Energy project looks to tame supercomputing's tsunami of data
The ongoing rush to develop more powerful supercomputers for a variety of research projects threatens to bury scientists under such a tidal wave of data that making use of that data could be difficult.
So the Energy Department’s Argonne National Laboratory has opened a new institute devoted to developing tools to help researchers efficiently sift usable information out of petabytes of data.
The Scalable Data Management, Analysis and Visualization (SDAV) Institute aims to develop ways to let scientists spend less time sifting through data and more time on science, Robert Ross, a computer scientist at Argonne and the institute’s deputy director, said in a statement.
White House launches $200M 'Big Data R&D' initiative
Keys to big data in the brain, not the computer, former NSA exec says
Energy's labs research everything from aerodynamics to fuel efficiency, with many projects producing petabytes of data, according to the agency.
“The task of handling this data is overwhelming, forcing scientists to spend much of their time developing special-purpose solutions to store, access and manage the information,” Ross said. “The SDAV teams will develop the necessary tools and software so that scientists can use their time more effectively for scientific investigation and discovery.”
The SDAV project is funded by part of a $25 million grant from DOE’s Office of Science intended to find ways of extracting usable information from large data sets.
The facility will focus on three areas:
- Data management to enable the query of scientific data sets.
- Data analysis techniques for both in-process and post-processing data analysis.
- Developing data visualization tools to identify and understand features in multiscale, multiphysics data sets.
As part of DOE’s Big Data Research and Development Initiative, the SDAV Institute will work with a number of national computing facilities to ensure the successful deployment and adoption of SDAV tools and software.

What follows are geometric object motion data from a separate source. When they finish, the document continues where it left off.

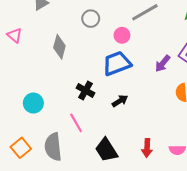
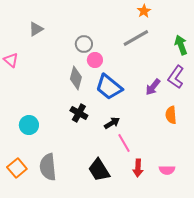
pink circle: (122, 35) -> (95, 60), moved
gray diamond: (59, 47) -> (76, 78), moved
blue trapezoid: (117, 63) -> (109, 87), turned -120
pink line: (76, 123) -> (124, 143), moved

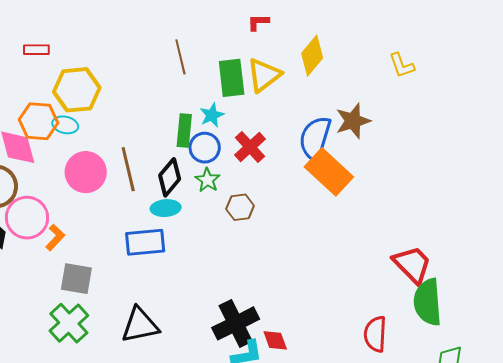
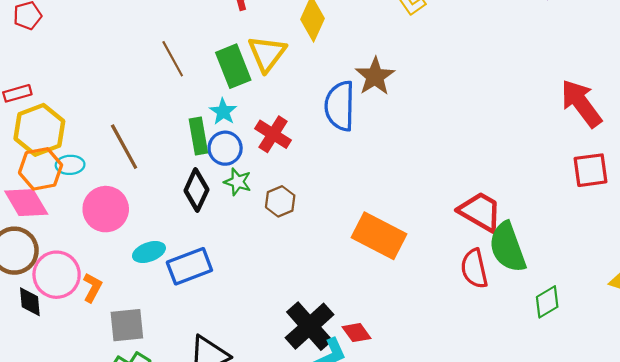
yellow hexagon: (77, 90) -> (39, 130), moved
brown line: (128, 169) -> (124, 147), moved
orange rectangle: (329, 172) -> (379, 236), moved
cyan ellipse: (166, 208) -> (149, 252), moved
red semicircle: (375, 334) -> (474, 269), moved

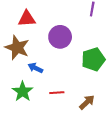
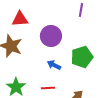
blue arrow: (35, 68) -> (54, 65), moved

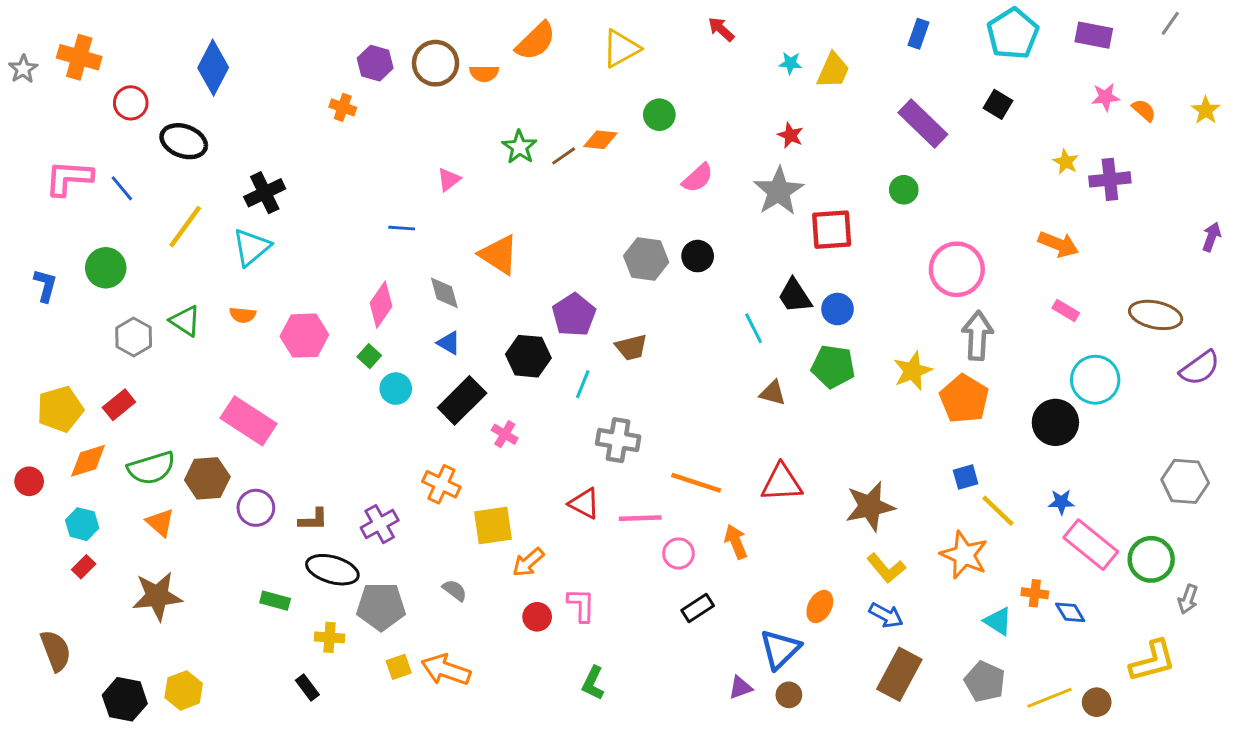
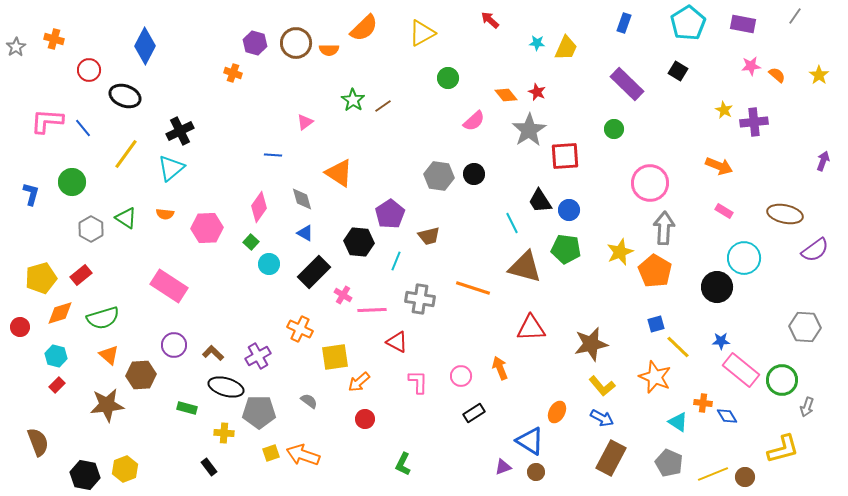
orange cross: (79, 57) -> (54, 39), size x0.7
orange diamond: (600, 140) -> (506, 95), moved, turned 45
brown triangle: (773, 393) -> (525, 267), size x1.8
brown hexagon: (207, 478) -> (141, 375), moved
orange line: (696, 483) -> (473, 288), moved
pink line: (640, 518) -> (372, 310), moved
brown L-shape: (313, 520) -> (213, 353), turned -135
pink L-shape: (581, 605) -> (418, 382), moved
blue triangle: (780, 649) -> (530, 441), turned -44

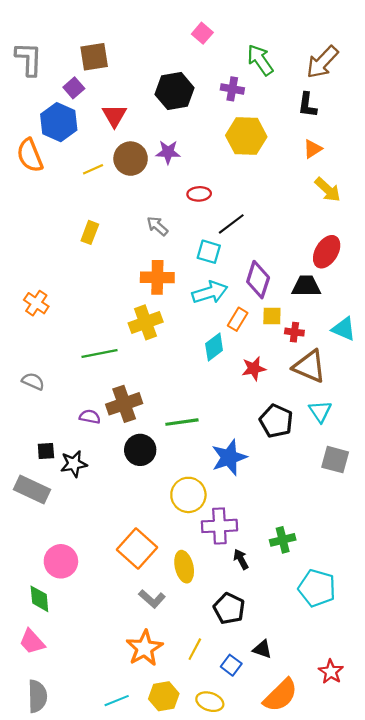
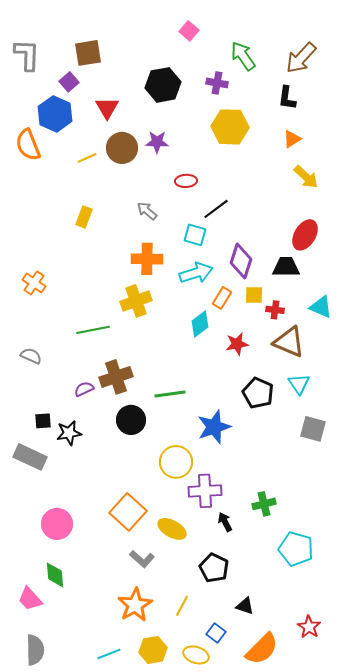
purple semicircle: (90, 417) -> (84, 389), turned -36
yellow ellipse: (184, 567) -> (172, 529), turned -48
green diamond: (39, 599) -> (55, 575), moved
blue square: (231, 665) -> (216, 633), moved

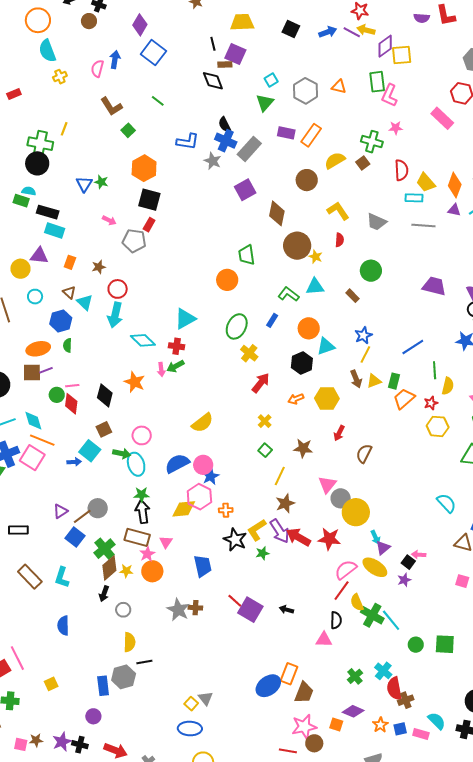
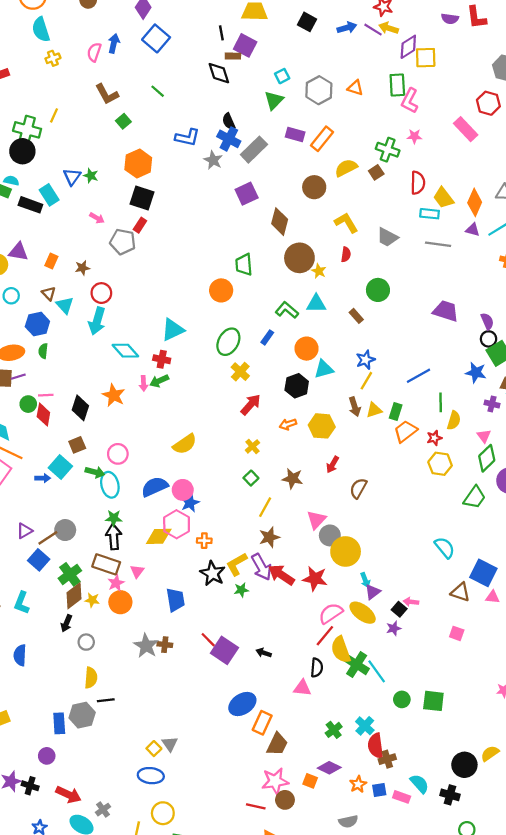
cyan rectangle: (55, 230) -> (49, 195), moved, turned 36
yellow semicircle: (357, 602) -> (341, 650), size x1.4
blue ellipse: (268, 686) -> (242, 704), moved

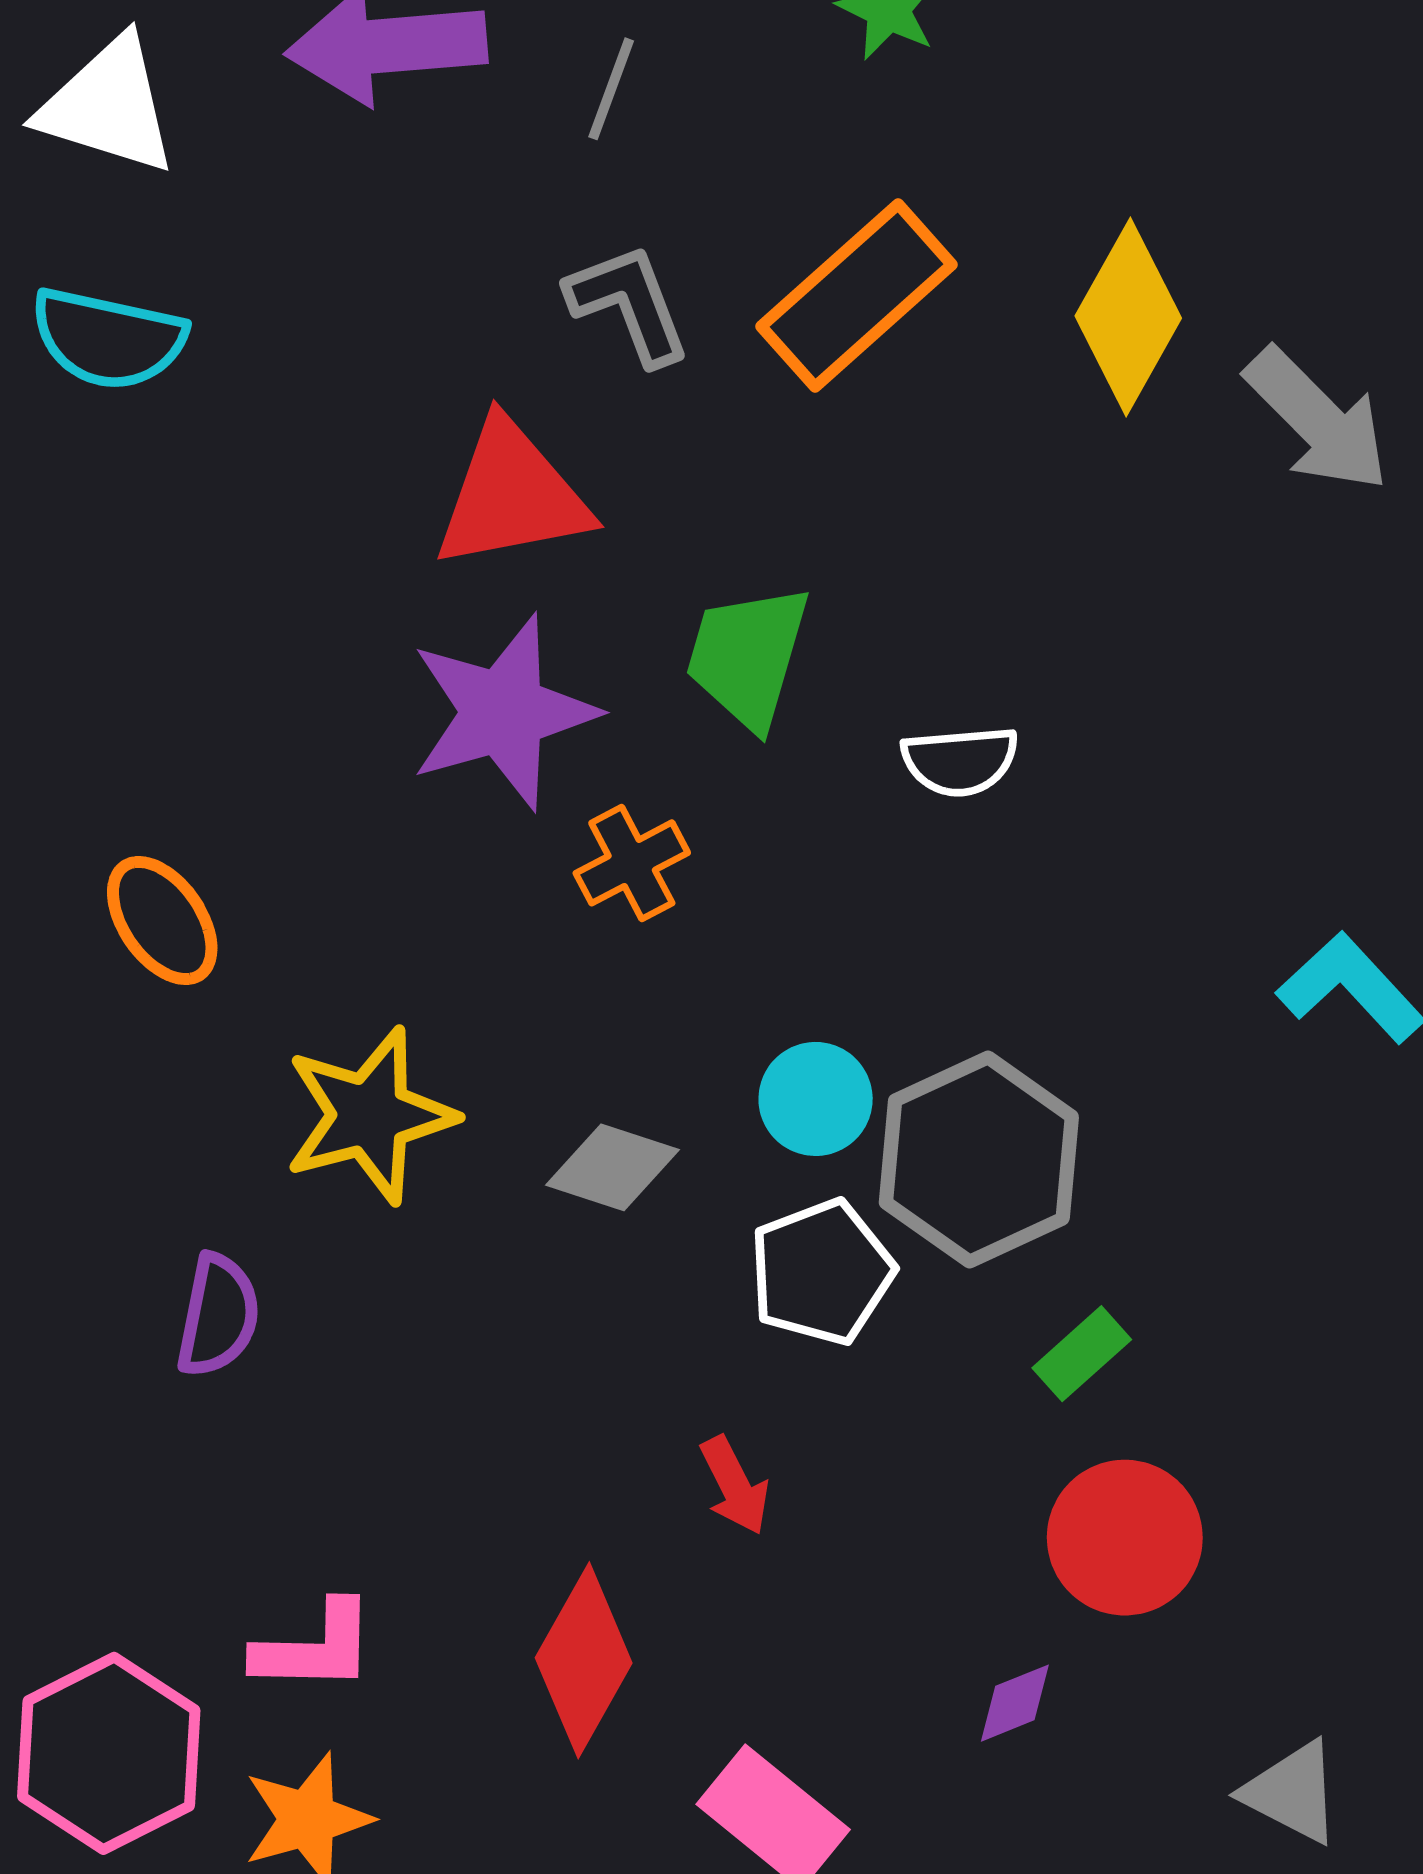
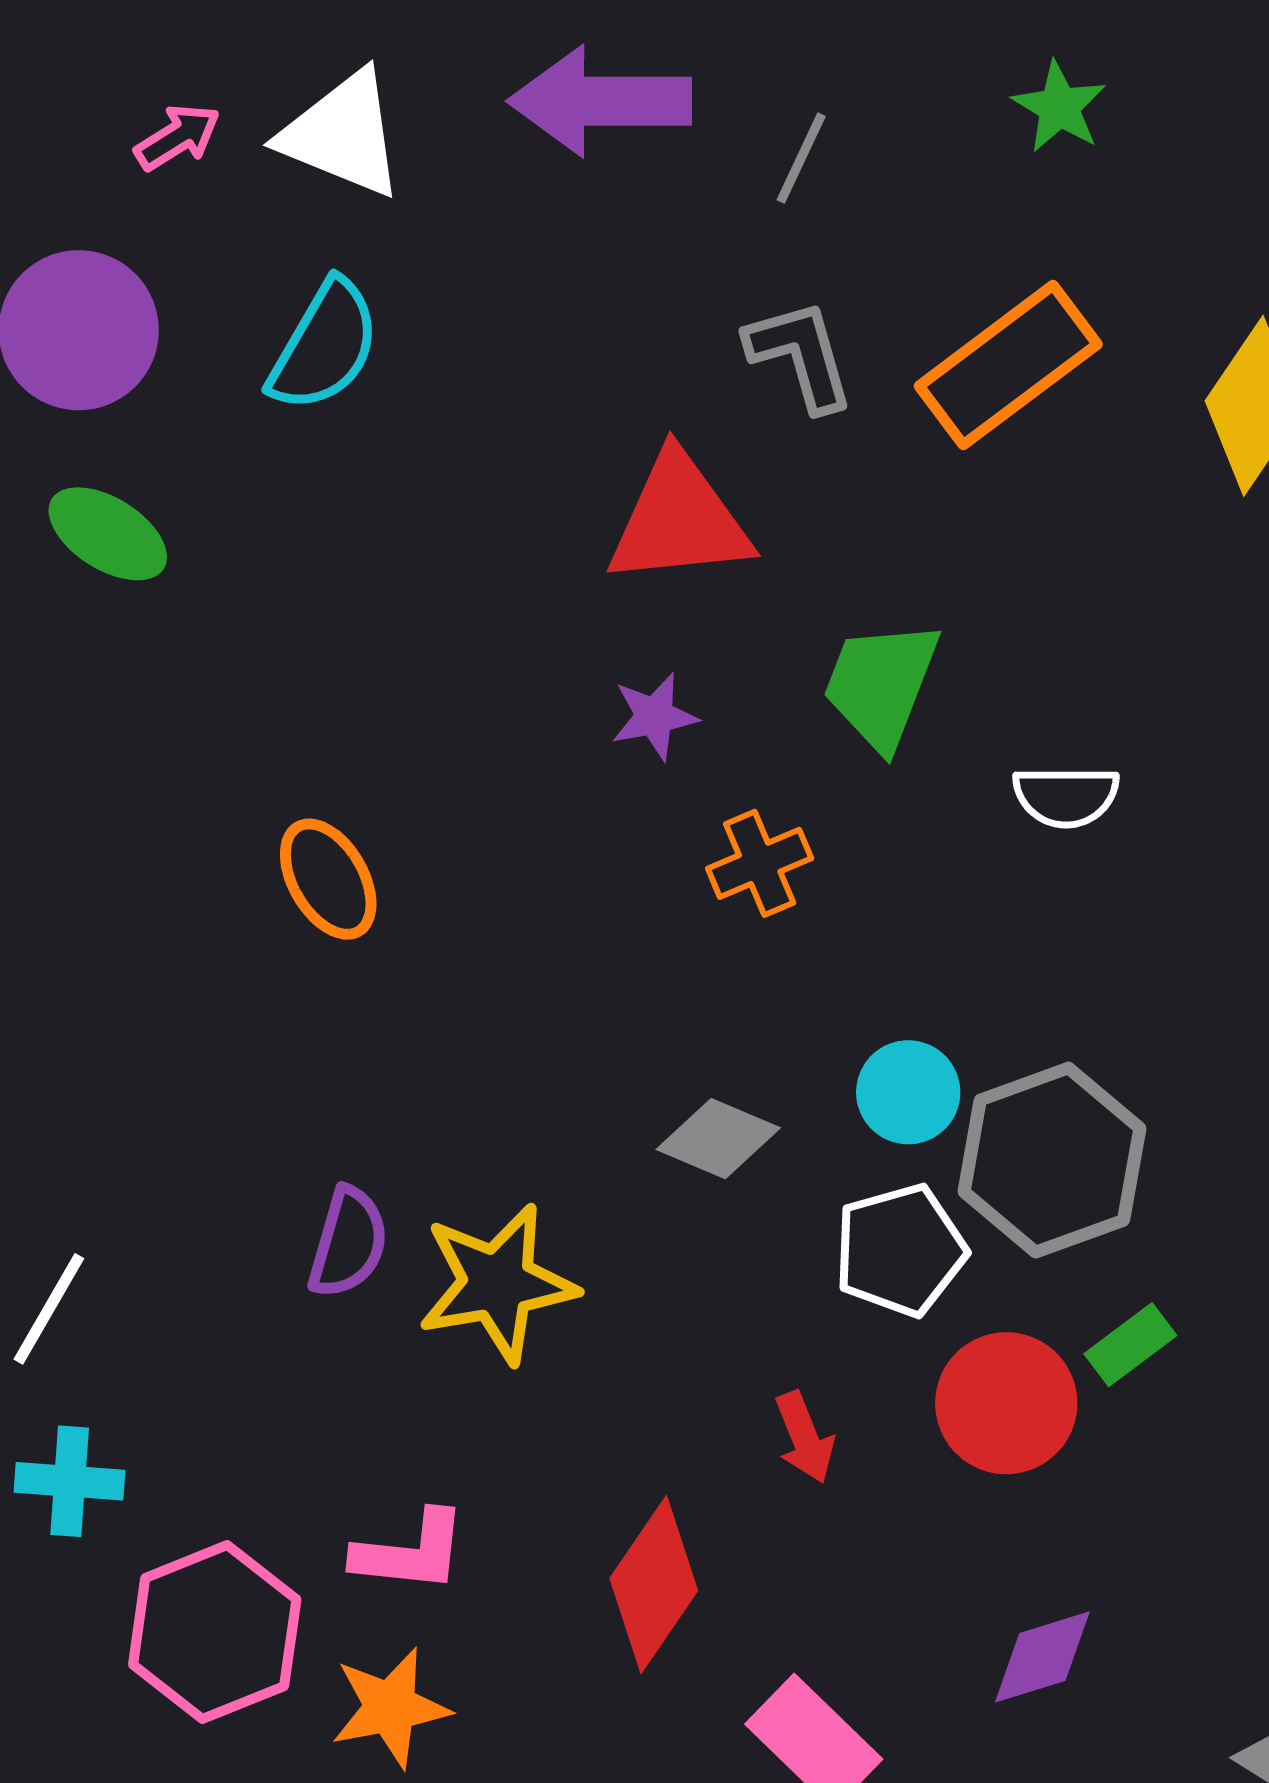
cyan semicircle: (108, 339) -> (324, 346), turned -77
purple star: (503, 712) -> (654, 716), size x0.5
yellow star: (370, 1115) -> (497, 1283), moved
red circle: (1125, 1538) -> (1006, 1403), moved
purple diamond: (1015, 1703) -> (1042, 1657), size x1.4

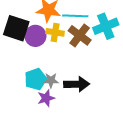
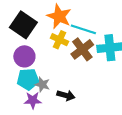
purple circle: (35, 36) -> (24, 56), moved
black arrow: (77, 84) -> (66, 95), size x0.7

Institute partners include the Argonne Leadership Computing Facility, the National Energy Research Scientific Computing Center at the Lawrence Berkeley National Laboratory, and the Oak Ridge Leadership Computing Facility at the Oak Ridge National Laboratory. These facilities are responsible for installing the new technologies developed by the SDAV team, Argonne officials said.
All three supercomputing centers are supported by DOE’s Office of Science. These partner facilities will alert the SDAV team about upcoming system architectures to guide the development of SDAV tools to ensure that they will be effective as new systems come online, Argonne officials said.
The SDAV team also plans to hold tutorials and workshops to reach a broader community. The workshops will serve to gather information from other researchers and to train potential users, Argonne officials said. These efforts will be coordinated with DOE computing facility activities and major conferences.
The SDAV Institute also combines expertise from three successful DOE Scientific Discovery through Advanced Computing (SciDAC) centers and institutes: the SciDAC Scientific Data Management Center for Enabling Technologies; the Visualization and Analytics Center for Enabling Technologies; and the Institute for Ultra-Scale Visualization.